I grinned. “Playing all of us like a cheap kazoo. Sending me in Jack Dragna’s direction, knowing it would get me killed. If it wasn’t for Mickey Cohen, I mighta been.”
He laughed, and coughed, and laughed. “And now I’m set to get out of this dump-finish out my life living a little better, for a change. God, four years of this! Worse than fuckin’ stir.”
“Don’t kid me, Arnold. You and Lloyd always liked skid row-easy pickings, plenty of ass to hustle, male and female.”
Wilson made a farting sound with his lips. “Too old for such foolishness. I wanna retire. Johnson’s gonna pay me to hear all about the murder.”
“And you’re going to tell him about Lloyd?”
His grimace was grotesque; it was as if his face was trying to turn itself inside out. “Of course not! I made up some guy named Morrison. But I’m gonna give Johnson all the good, gory details. Would you like to hear it, Heller? Just how we did it?”
“Sure. Why not?… You mind if I bum a cigarette?”
He nodded toward the nightstand. “No, help yourself… I thought you didn’t smoke.”
“Not regularly.
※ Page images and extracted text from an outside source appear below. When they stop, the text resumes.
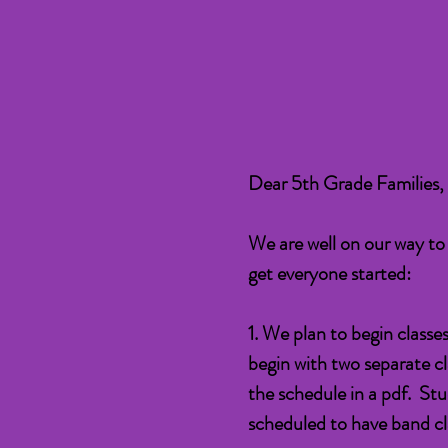
Dear 5th Grade Families,
We are well on our way to
get everyone started:
1. We plan to begin classe
begin with two separate cl
the schedule in a pdf. Stu
scheduled to have band cl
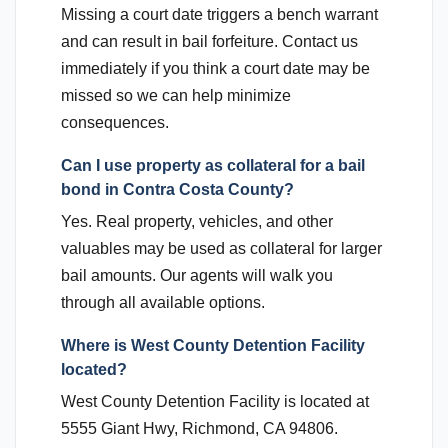
Missing a court date triggers a bench warrant
and can result in bail forfeiture. Contact us
immediately if you think a court date may be
missed so we can help minimize
consequences.
Can I use property as collateral for a bail
bond in Contra Costa County?
Yes. Real property, vehicles, and other
valuables may be used as collateral for larger
bail amounts. Our agents will walk you
through all available options.
Where is West County Detention Facility
located?
West County Detention Facility is located at
5555 Giant Hwy, Richmond, CA 94806.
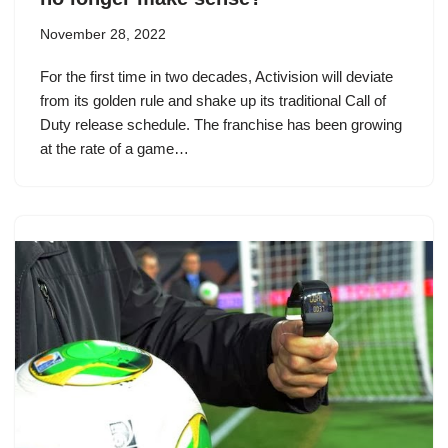
November 28, 2022
For the first time in two decades, Activision will deviate
from its golden rule and shake up its traditional Call of
Duty release schedule. The franchise has been growing
at the rate of a game…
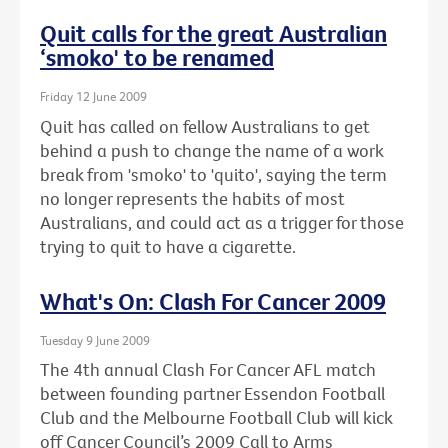
Quit calls for the great Australian
‘smoko' to be renamed
Friday 12 June 2009
Quit has called on fellow Australians to get
behind a push to change the name of a work
break from 'smoko' to 'quito', saying the term
no longer represents the habits of most
Australians, and could act as a trigger for those
trying to quit to have a cigarette.
What's On: Clash For Cancer 2009
Tuesday 9 June 2009
The 4th annual Clash For Cancer AFL match
between founding partner Essendon Football
Club and the Melbourne Football Club will kick
off Cancer Council’s 2009 Call to Arms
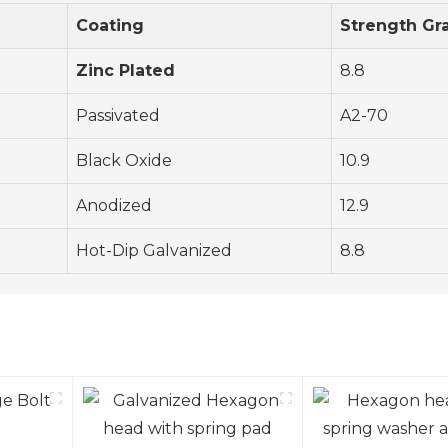
Coating
Strength Gr
Zinc Plated
8.8
Passivated
A2-70
Black Oxide
10.9
Anodized
12.9
Hot-Dip Galvanized
8.8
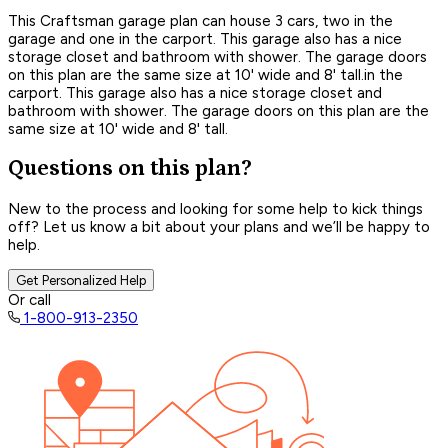
This Craftsman garage plan can house 3 cars, two in the
garage and one in the carport. This garage also has a nice
storage closet and bathroom with shower. The garage doors
on this plan are the same size at 10' wide and 8' tall.in the
carport. This garage also has a nice storage closet and
bathroom with shower. The garage doors on this plan are the
same size at 10' wide and 8' tall.
Questions on this plan?
New to the process and looking for some help to kick things
off? Let us know a bit about your plans and we’ll be happy to
help.
Get Personalized Help
Or call
1-800-913-2350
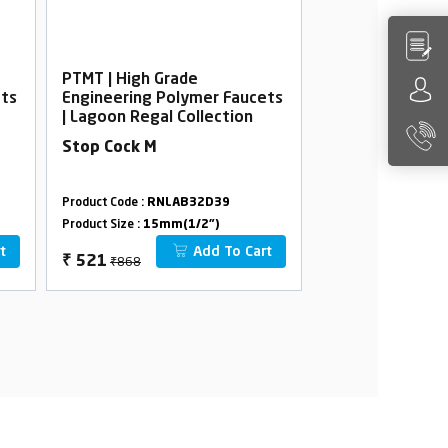
PTMT | High Grade
PTMT | High Gra
ets
Engineering Polymer Faucets
Engineering Po
| Lagoon Regal Collection
| Lagoon Regal 
Stop Cock M
Bib Cock Foam 
Flange
Product Code :
RNLAB32D39
Product Code :
RNLA
Product Size :
15mm(1/2")
Product Size :
15mm(
t
Add To Cart
₹868
₹814
₹
521
₹
488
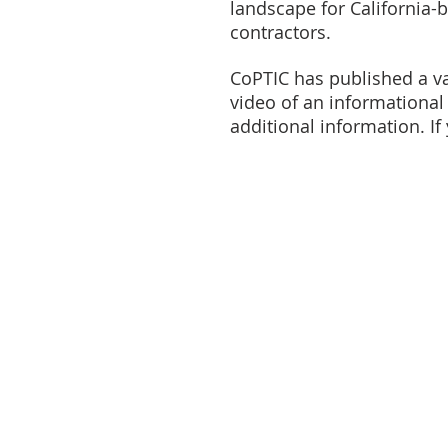
landscape for California-
contractors.
CoPTIC has published a va
video of an information
additional information. If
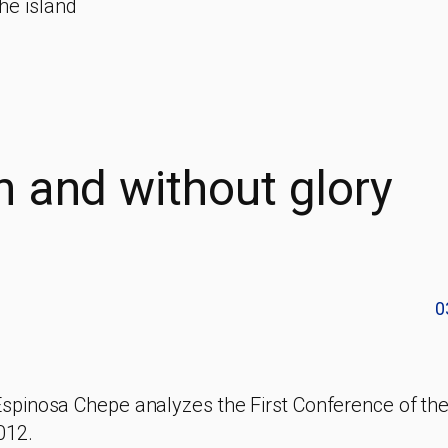
he island
n and without glory
0
Espinosa Chepe analyzes the First Conference of th
012.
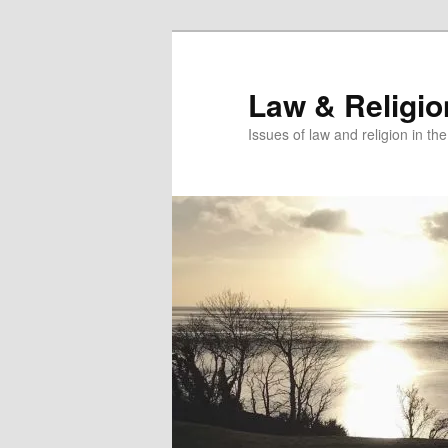
Skip
to
primary
Law & Religi
content
Issues of law and religion in th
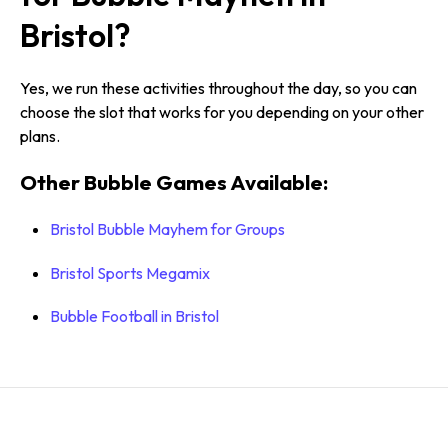
Bristol?
Yes, we run these activities throughout the day, so you can
choose the slot that works for you depending on your other
plans.
Other Bubble Games Available:
Bristol Bubble Mayhem for Groups
Bristol Sports Megamix
Bubble Football in Bristol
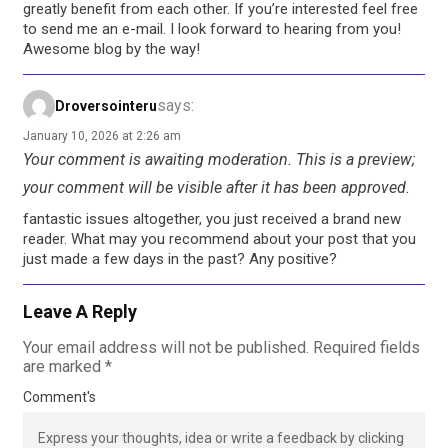
greatly benefit from each other. If you’re interested feel free
to send me an e-mail. I look forward to hearing from you!
Awesome blog by the way!
says:
Droversointeru
January 10, 2026 at 2:26 am
Your comment is awaiting moderation. This is a preview;
your comment will be visible after it has been approved.
fantastic issues altogether, you just received a brand new
reader. What may you recommend about your post that you
just made a few days in the past? Any positive?
Leave A Reply
Your email address will not be published.
Required fields
are marked
*
Comment's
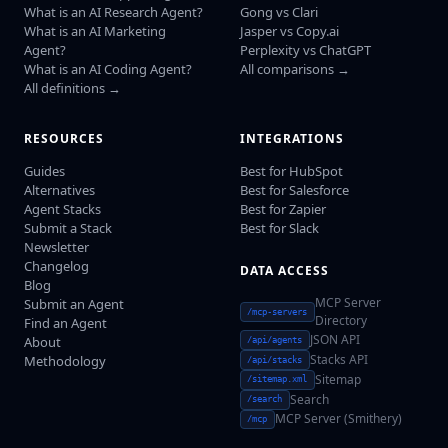
What is an AI Research Agent?
Gong vs Clari
What is an AI Marketing
Jasper vs Copy.ai
Agent?
Perplexity vs ChatGPT
What is an AI Coding Agent?
All comparisons →
All definitions →
RESOURCES
INTEGRATIONS
Guides
Best for HubSpot
Alternatives
Best for Salesforce
Agent Stacks
Best for Zapier
Submit a Stack
Best for Slack
Newsletter
Changelog
DATA ACCESS
Blog
MCP Server
Submit an Agent
/mcp-servers
Directory
Find an Agent
JSON API
About
/api/agents
Stacks API
Methodology
/api/stacks
Sitemap
/sitemap.xml
Search
/search
MCP Server (Smithery)
/mcp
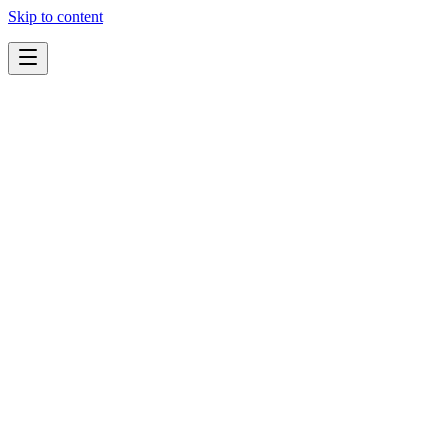
Skip to content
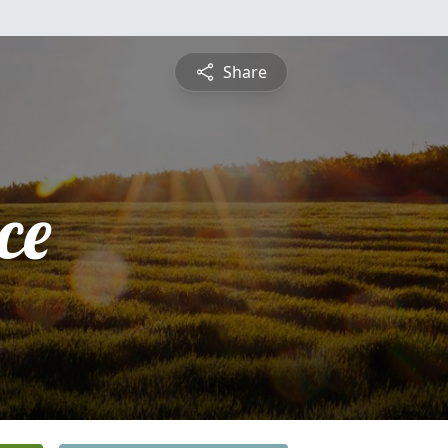
Share
ce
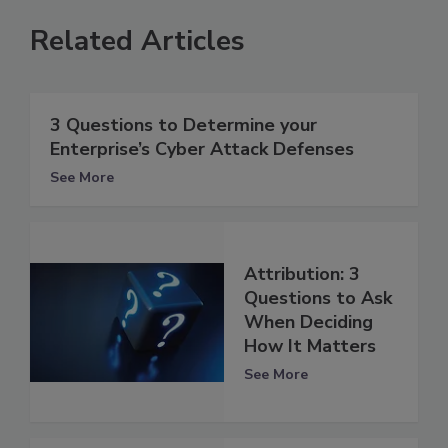
Related Articles
3 Questions to Determine your
Enterprise’s Cyber Attack Defenses
See More
Attribution: 3
Questions to Ask
When Deciding
How It Matters
See More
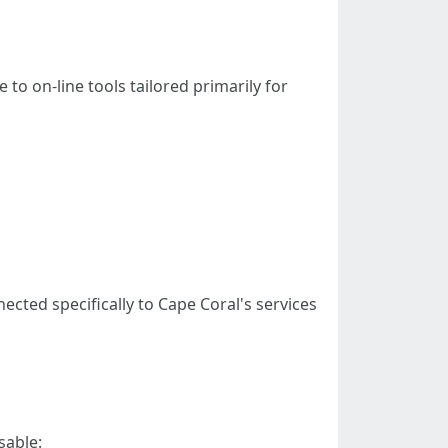
o on-line tools tailored primarily for
cted specifically to Cape Coral's services
sable:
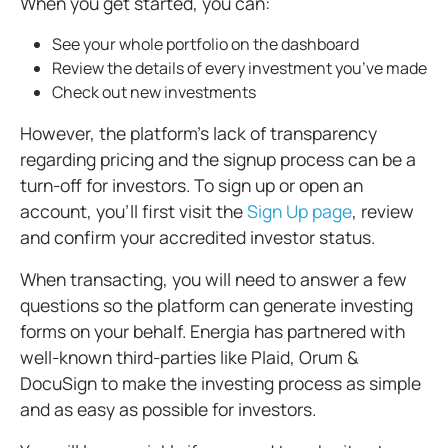
When you get started, you can:
See your whole portfolio on the dashboard
Review the details of every investment you’ve made
Check out new investments
However, the platform's lack of transparency
regarding pricing and the signup process can be a
turn-off for investors. To sign up or open an
account, you'll first visit the
Sign Up page
, review
and confirm your accredited investor status.
When transacting, you will need to answer a few
questions so the platform can generate investing
forms on your behalf. Energia has partnered with
well-known third-parties like Plaid, Orum &
DocuSign to make the investing process as simple
and as easy as possible for investors.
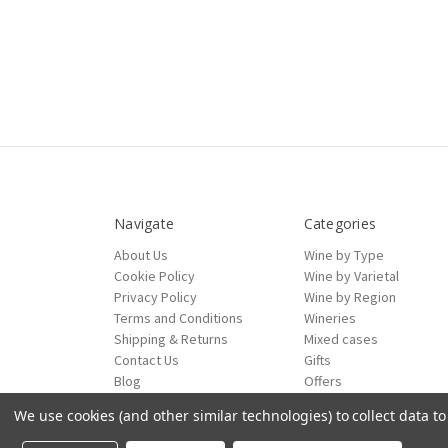
Navigate
Categories
About Us
Wine by Type
Cookie Policy
Wine by Varietal
Privacy Policy
Wine by Region
Terms and Conditions
Wineries
Shipping & Returns
Mixed cases
Contact Us
Gifts
Blog
Offers
Sitemap
We use cookies (and other similar technologies) to collect data 
ecommerce by Calashock
© 2026 Mad About Wines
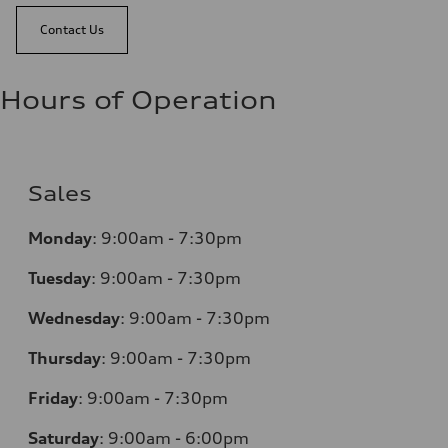
Contact Us
Hours of Operation
Sales
Monday
:
9:00am - 7:30pm
Tuesday
:
9:00am - 7:30pm
Wednesday
:
9:00am - 7:30pm
Thursday
:
9:00am - 7:30pm
Friday
:
9:00am - 7:30pm
Saturday
:
9:00am - 6:00pm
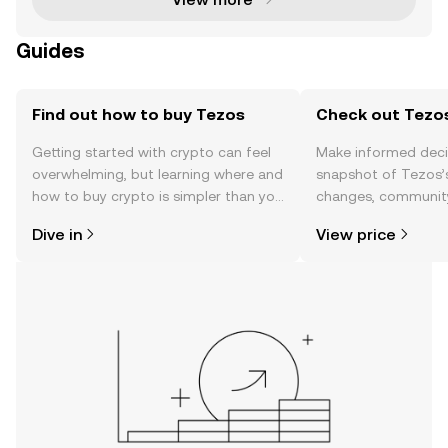
Guides
Find out how to buy Tezos
Check out Tezos
Getting started with crypto can feel
Make informed deci
overwhelming, but learning where and
snapshot of Tezos’s
how to buy crypto is simpler than you
changes, community
might think. Kickstart your journey on
news, and more.
Dive in
View price
the OKX TR mobile app, or right here
on the web.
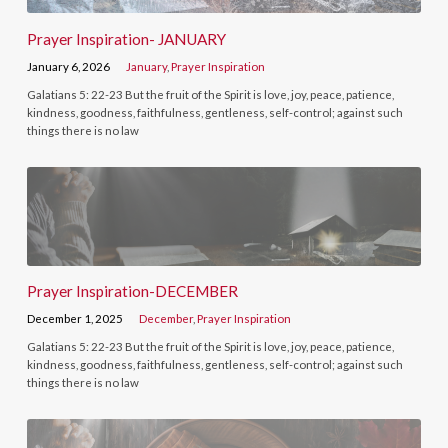
Prayer Inspiration- JANUARY
January 6, 2026
January
,
Prayer Inspiration
Galatians 5: 22-23 But the fruit of the Spirit is love, joy, peace, patience,
kindness, goodness, faithfulness, gentleness, self-control; against such
things there is no law
Prayer Inspiration-DECEMBER
December 1, 2025
December
,
Prayer Inspiration
Galatians 5: 22-23 But the fruit of the Spirit is love, joy, peace, patience,
kindness, goodness, faithfulness, gentleness, self-control; against such
things there is no law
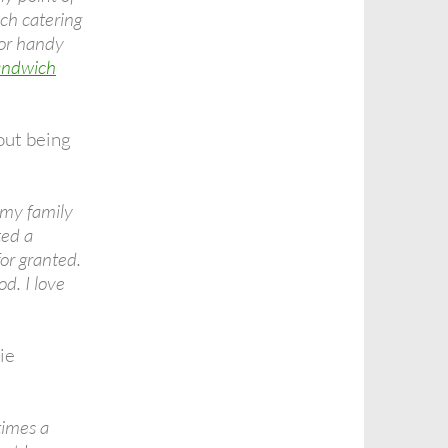
ch catering
For handy
andwich
ut being
e my family
ted a
for granted.
d. I love
ie
times a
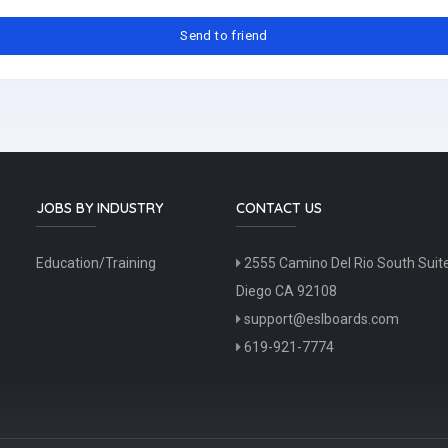
JOBS BY INDUSTRY
CONTACT US
Education/Training
2555 Camino Del Rio South Suit
Diego CA 92108
support@eslboards.com
619-921-7774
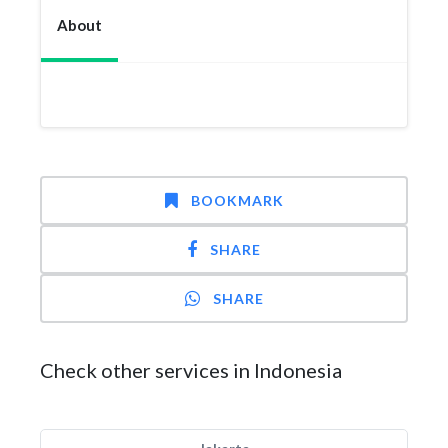
About
BOOKMARK
SHARE
SHARE
Check other services in Indonesia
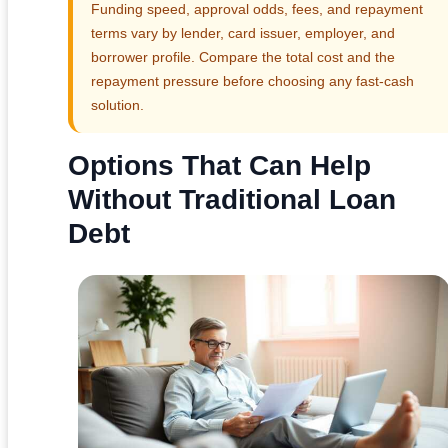
Funding speed, approval odds, fees, and repayment
terms vary by lender, card issuer, employer, and
borrower profile. Compare the total cost and the
repayment pressure before choosing any fast-cash
solution.
Options That Can Help
Without Traditional Loan
Debt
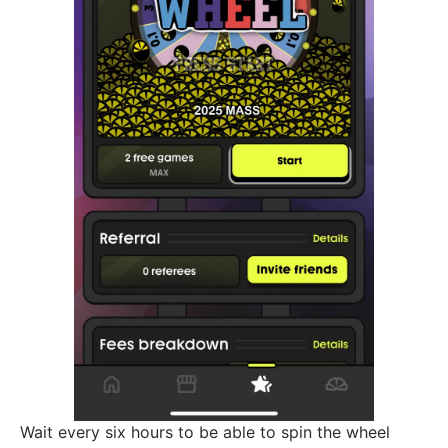
Wait every six hours to be able to spin the wheel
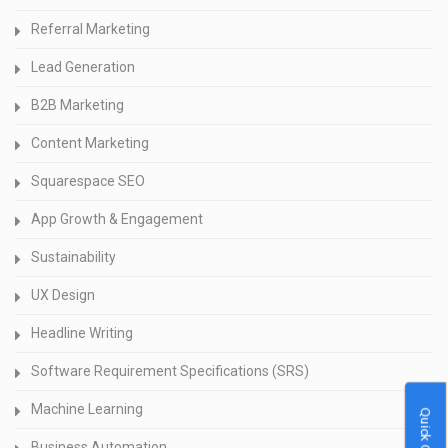
Referral Marketing
Lead Generation
B2B Marketing
Content Marketing
Squarespace SEO
App Growth & Engagement
Sustainability
UX Design
Headline Writing
Software Requirement Specifications (SRS)
Machine Learning
Quick Quote
Business Automation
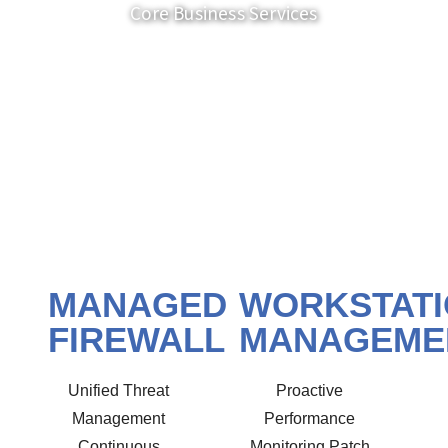
Core Business Services
MANAGED
WORKSTAT
FIREWALL
MANAGEME
Unified Threat
Proactive
Management
Performance
Continuous
Monitoring Patch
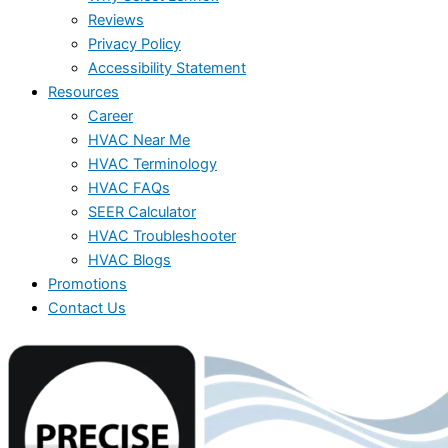
Reviews
Privacy Policy
Accessibility Statement
Resources
Career
HVAC Near Me
HVAC Terminology
HVAC FAQs
SEER Calculator
HVAC Troubleshooter
HVAC Blogs
Promotions
Contact Us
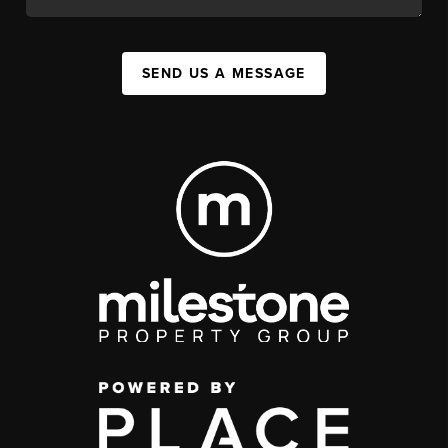
SEND US A MESSAGE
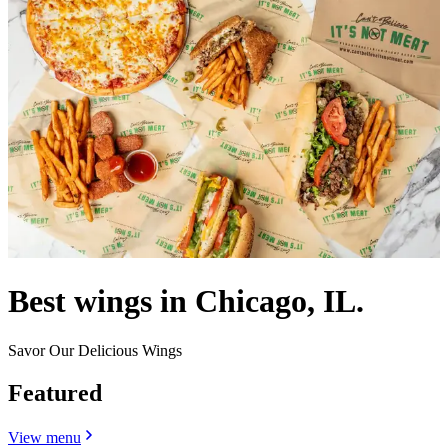
Best wings in Chicago, IL.
Savor Our Delicious Wings
Featured
View menu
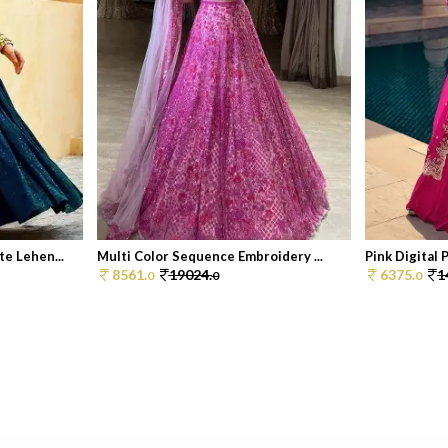
e Lehen...
Multi Color Sequence Embroidery ...
Pink Digital P
8561.
19024.
6375.
1
0
0
0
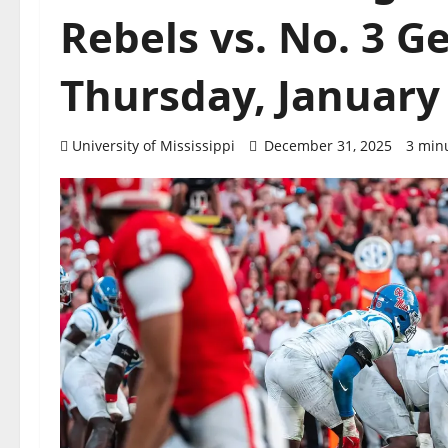
Rebels vs. No. 3 G
Thursday, January 
University of Mississippi
December 31, 2025
3 min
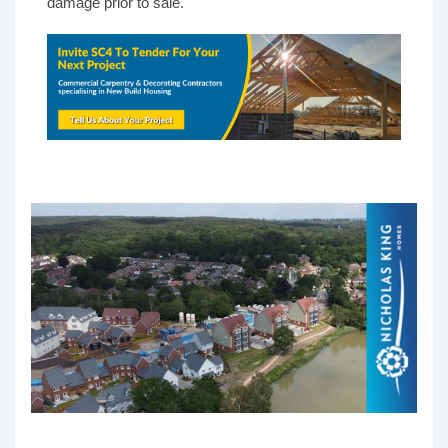
damage prior to sale.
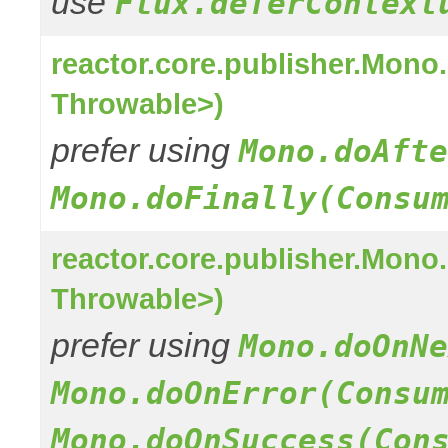
use
Flux.deferContext
reactor.core.publisher.Mon
Throwable>)
prefer using
Mono.doAfte
Mono.doFinally(Consu
reactor.core.publisher.Mon
Throwable>)
prefer using
Mono.doOnNe
Mono.doOnError(Consu
Mono.doOnSuccess(Con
I smoked overseas.”
“Guadalcanal-I remember… Gimme one.”
I held out the pack of Chesties and he plucked one out; then I lit him up with one of the kitchen matches, asking, “Were you really in the Army, Arnold?”
“Sure.” He sucked on the cigarette, then exhaled slowly. “Got my leg bayonetted overseas; that was no bullshit.”
“I quit the cigs when I got back in the States… only, now and then, I get the urge. You know all about giving in to urges, don’t you, Arnold?”
“I guess I do.”
I helped myself to a Chesterfield and lighted it up.
“Uh… that bottle… is that for me?”
“Let’s hear the story first.”
Wilson began to talk, an elderly man sharing precious memories. He told how the girl (he never referred to her by name) had needed a place to stay, since shacking at Hassau’s was awkward with Bobby’s wife downstairs. That had allowed him to lure her to Lloyd’s apartment on East 31st Street, where the fun began.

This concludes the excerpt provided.